Monsieur le président,

Les conditions dans lesquelles vous avez unilatéralement, sans même devoir consulter les membres de votre Conseil, rejeté la demande de renvoi que j’ai formée en plein accord avec mes confrères Lionel MORONI et Arnaud LUCIEN, illustre malheureusement le mépris dans lequel sont tenus les droits de la défense et les auxiliaires de justice que nous sommes, et ce depuis le début de cette affaire.



Dès que nous avons été constitués, mes confrères Lionel MORONI, Arnaud LUCIEN et moi-même avons sollicité la copie du volumineux dossier – pas moins de 7 tomes - de notre client.
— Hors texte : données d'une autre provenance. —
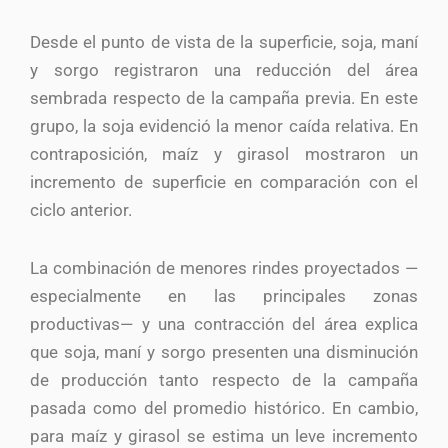
Desde el punto de vista de la superficie, soja, maní
y sorgo registraron una reducción del área
sembrada respecto de la campaña previa. En este
grupo, la soja evidenció la menor caída relativa. En
contraposición, maíz y girasol mostraron un
incremento de superficie en comparación con el
ciclo anterior.
La combinación de menores rindes proyectados —
especialmente en las principales zonas
productivas— y una contracción del área explica
que soja, maní y sorgo presenten una disminución
de producción tanto respecto de la campaña
pasada como del promedio histórico. En cambio,
para maíz y girasol se estima un leve incremento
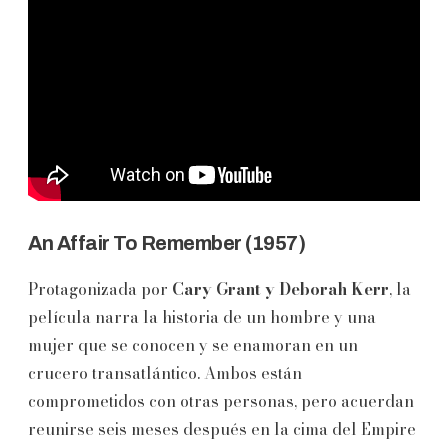
An Affair To Remember (1957)
Protagonizada por
Cary Grant y Deborah Kerr
, la
película narra la historia de un hombre y una
mujer que se conocen y se enamoran en un
crucero transatlántico. Ambos están
comprometidos con otras personas, pero acuerdan
reunirse seis meses después en la cima del Empire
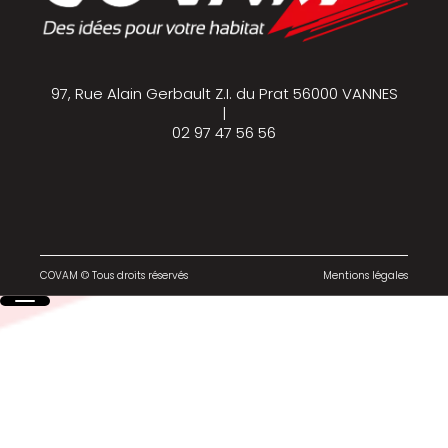
97, Rue Alain Gerbault Z.I. du Prat 56000 VANNES
|
02 97 47 56 56
COVAM © Tous droits réservés
Mentions légales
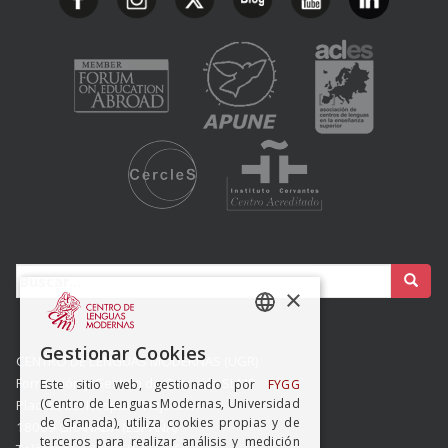
Buscar:
×
SPANISH
Gestionar Cookies
CENTRO DE LENGUAS MODERNAS (UGR)
ENGISH
Formación y Gestión de Granada SLMP
Este sitio web, gestionado por
FYGG
(Centro de Lenguas Modernas, Universidad
Placeta del Hospicio Viejo s/n
de Granada), utiliza cookies propias y de
18009 GRANADA (ESPAÑA)
terceros para realizar análisis y medición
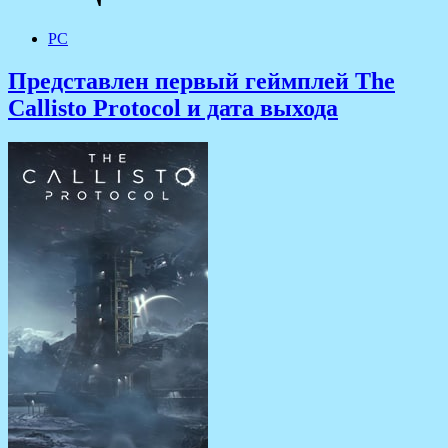
PC
Представлен первый геймплей The
Callisto Protocol и дата выхода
Pour des motifs qui nous paraissent juridiquement infondés et humainement inacceptables, vous avez refusé de faire droit à cette légitime demande.

Nous pensons que dans un Etat de droit et une société démocratique, un homme révoqué à vie de la profession d’enseignant qu’il a chérie et à laquelle il a consacré 25 ans de sa vie, et qui de surcroît a été définitivement interdit de toute fonction dans un établissement public ou privé, doit pouvoir être en possession de l’intégralité du dossier sur la base duquel il a été condamné, afin de pouvoir organiser normalement sa défense à l’égard des très graves accusations portées à son encontre.

Cette évidence n’a pourtant pas été la vôtre et nous ne pouvons que profondément le regretter.

Mais la violation des droits de la défense s’est encore aggravée ce jour, si cela était possible.

En effet, d’une part, les avocats de la défense n’ont pas été convoqués aux audiences des 11 et 12 juillet, alors qu’ils l’avaient été à vos précédentes audiences.

D’autre part, les avocats de la défense, avertis tardivement de votre audience, ont demandé la citation de 16 témoins. Mais vous avez décidé – unilatéralement et discrétionnairement - de n’en citer que 3, sans que l’on sache au demeurant lesquels.

Enfin, et plus grave encore, nous avons reçu la vielle de votre audience du Conseil de la rectrice de l’académie de Nice un mémoire de 58 pages : cet envoi plus que tardif ne permettait évidemment pas de prendre une connaissance sérieuse de ce document, d’en conférer utilement avec notre client et de préparer une réponse argumentée.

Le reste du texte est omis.